In Eichel v. Marcin, supra, the court was confronted with a claim of similarity between the two stories, "Cheating Cheaters" and "Wedding Presents," both being "crook plays" of the type that was rather common at the time. In discussing the question of similarity the court uses this language: "The object of copyright is to promote science and the useful arts. If an author, by originating a new arrangement and form of expression of certain ideas or conceptions, could withdraw these ideas or conceptions from the stock of materials to be used by other authors, each copyright would narrow the field of thought open for development and exploitation, and science, poetry, narrative, and dramatic fiction and other branches of literature would be hindered by copyright, instead of being promoted. A poem consists of words, expressing conceptions of words or lines of thoughts; but copyright in the poem gives no monopoly in the separate words, or in the ideas, conception, or facts expressed or described by the words. A copyright extends only to the arrangement of the words. A copyright does not give a monopoly in any incident in a play. Other authors have the right to exploit the facts, experiences, field of thought, and general ideas, provided they do not substantially copy a concrete form, in which the circumstances and ideas have been developed, arranged, and put into shape. Holmes v. Hurst 1899 174 U. S. 82, 19 S. Ct. 606, 43 L. Ed. 904. The plaintiffs have prepared a chart, in which they point out the similarities in the two plays, and they claim that their composition may be called a `crook play,' in which two bands of crooks are trying to cheat each other, and that the subjects of their cheating are some famous jewels; further, that both plays deal with thieves masquerading as respectable citizens, detectives, and robbery planned and carried out as an inside job, and then that the big surprise is that the leading crook is in reality a detective, and then, of course, a love affair. But the idea of showing a band of thieves in action is as old as the idea of a man impersonating a female for the purpose of detecting a crime."
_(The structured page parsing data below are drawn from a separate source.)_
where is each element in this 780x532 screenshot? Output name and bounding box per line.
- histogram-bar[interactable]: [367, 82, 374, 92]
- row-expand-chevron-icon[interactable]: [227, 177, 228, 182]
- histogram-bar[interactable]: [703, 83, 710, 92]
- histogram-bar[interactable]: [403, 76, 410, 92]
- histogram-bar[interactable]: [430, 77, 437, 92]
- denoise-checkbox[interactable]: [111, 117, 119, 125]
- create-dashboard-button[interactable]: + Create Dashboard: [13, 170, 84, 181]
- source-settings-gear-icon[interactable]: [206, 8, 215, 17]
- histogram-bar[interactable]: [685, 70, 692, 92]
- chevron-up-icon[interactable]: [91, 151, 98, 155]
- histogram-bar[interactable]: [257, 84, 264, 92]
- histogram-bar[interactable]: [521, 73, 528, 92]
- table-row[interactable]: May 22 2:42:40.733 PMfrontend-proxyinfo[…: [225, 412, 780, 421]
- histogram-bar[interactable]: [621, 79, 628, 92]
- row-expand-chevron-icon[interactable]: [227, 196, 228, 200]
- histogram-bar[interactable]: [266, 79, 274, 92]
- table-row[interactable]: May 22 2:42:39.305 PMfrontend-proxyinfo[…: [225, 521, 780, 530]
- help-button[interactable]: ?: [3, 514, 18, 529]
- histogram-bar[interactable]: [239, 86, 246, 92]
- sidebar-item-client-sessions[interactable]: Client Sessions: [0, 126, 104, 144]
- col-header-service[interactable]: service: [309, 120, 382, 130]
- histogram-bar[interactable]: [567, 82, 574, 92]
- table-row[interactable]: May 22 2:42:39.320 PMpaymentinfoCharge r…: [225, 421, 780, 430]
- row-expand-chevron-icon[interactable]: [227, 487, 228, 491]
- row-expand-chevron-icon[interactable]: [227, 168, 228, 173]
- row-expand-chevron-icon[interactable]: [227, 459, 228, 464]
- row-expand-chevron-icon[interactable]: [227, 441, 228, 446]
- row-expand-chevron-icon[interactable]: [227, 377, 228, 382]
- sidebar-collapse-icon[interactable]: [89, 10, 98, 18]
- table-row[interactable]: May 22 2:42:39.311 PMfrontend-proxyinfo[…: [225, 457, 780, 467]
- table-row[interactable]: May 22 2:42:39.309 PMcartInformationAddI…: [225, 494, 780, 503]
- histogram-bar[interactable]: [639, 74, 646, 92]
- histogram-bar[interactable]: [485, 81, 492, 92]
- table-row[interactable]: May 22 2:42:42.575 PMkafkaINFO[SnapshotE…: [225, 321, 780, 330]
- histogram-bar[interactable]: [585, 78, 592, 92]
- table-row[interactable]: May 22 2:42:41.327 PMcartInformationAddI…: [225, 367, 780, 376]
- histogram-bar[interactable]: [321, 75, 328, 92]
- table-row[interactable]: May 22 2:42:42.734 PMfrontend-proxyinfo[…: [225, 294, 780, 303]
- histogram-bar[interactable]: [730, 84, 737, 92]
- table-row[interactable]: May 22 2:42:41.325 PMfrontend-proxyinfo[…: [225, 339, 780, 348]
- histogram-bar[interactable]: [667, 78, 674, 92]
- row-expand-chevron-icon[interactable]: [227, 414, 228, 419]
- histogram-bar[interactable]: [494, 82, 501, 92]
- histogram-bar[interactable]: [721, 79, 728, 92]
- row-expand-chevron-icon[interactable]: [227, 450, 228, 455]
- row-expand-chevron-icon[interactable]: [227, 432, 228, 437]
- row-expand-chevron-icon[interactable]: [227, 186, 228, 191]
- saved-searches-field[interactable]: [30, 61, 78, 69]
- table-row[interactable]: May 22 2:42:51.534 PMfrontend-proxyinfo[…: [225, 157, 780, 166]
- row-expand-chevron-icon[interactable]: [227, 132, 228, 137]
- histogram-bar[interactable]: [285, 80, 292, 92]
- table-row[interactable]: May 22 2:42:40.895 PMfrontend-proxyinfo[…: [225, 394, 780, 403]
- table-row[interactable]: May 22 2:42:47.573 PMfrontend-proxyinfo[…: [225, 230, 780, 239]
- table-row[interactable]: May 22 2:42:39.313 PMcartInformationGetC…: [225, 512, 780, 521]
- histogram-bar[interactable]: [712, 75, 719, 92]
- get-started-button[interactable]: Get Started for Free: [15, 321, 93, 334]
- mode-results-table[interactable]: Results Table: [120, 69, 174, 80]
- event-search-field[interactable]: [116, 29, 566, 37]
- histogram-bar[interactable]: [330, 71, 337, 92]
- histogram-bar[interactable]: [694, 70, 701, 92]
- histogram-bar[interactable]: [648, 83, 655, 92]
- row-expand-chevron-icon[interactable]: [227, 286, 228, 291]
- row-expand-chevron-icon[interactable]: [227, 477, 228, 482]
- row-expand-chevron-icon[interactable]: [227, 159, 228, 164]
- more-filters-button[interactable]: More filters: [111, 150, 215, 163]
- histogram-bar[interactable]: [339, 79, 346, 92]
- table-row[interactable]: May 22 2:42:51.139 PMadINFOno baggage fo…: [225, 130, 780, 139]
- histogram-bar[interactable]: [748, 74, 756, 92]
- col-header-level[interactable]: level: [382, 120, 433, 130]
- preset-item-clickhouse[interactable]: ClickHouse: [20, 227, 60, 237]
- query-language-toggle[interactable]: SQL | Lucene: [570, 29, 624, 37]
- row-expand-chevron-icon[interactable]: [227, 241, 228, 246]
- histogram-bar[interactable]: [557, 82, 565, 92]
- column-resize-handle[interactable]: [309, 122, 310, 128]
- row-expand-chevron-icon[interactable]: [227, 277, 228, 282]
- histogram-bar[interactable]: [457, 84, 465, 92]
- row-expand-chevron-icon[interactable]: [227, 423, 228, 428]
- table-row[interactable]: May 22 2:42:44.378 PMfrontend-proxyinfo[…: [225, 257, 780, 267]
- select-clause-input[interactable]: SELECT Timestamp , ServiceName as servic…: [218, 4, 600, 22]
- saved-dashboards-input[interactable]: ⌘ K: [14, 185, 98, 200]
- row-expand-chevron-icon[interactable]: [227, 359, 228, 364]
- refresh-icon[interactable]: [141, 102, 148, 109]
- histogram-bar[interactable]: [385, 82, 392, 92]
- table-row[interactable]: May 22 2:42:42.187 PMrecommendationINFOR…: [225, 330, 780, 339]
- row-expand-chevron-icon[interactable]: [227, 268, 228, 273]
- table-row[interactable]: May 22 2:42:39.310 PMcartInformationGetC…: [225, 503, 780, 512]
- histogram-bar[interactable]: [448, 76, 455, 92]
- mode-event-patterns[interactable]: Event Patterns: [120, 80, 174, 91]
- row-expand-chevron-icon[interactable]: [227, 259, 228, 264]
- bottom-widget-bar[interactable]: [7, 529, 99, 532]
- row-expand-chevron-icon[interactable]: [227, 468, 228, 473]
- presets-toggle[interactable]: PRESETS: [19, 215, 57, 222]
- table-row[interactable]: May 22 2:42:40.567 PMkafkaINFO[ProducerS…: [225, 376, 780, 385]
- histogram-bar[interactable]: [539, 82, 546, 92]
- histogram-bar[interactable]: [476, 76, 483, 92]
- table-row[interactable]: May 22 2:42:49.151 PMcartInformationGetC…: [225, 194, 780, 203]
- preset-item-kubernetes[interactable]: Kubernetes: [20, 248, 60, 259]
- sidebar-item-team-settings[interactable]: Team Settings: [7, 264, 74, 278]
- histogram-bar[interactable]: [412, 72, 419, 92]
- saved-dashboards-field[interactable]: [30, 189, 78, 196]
After referring to some other plays in which similar incidents have been used, the opinion continues:

"There is an important distinction between copyrights and patents. Letters patent give a monopoly to make, vend, and use, while copyright does not give an exclusive right to use. Copyright protection is extended to authors, mainly with a view to inducing them to give their ideas to the public, so that they may be added to the intellectual store, accessible to the people, and that they may be used for the intellectual...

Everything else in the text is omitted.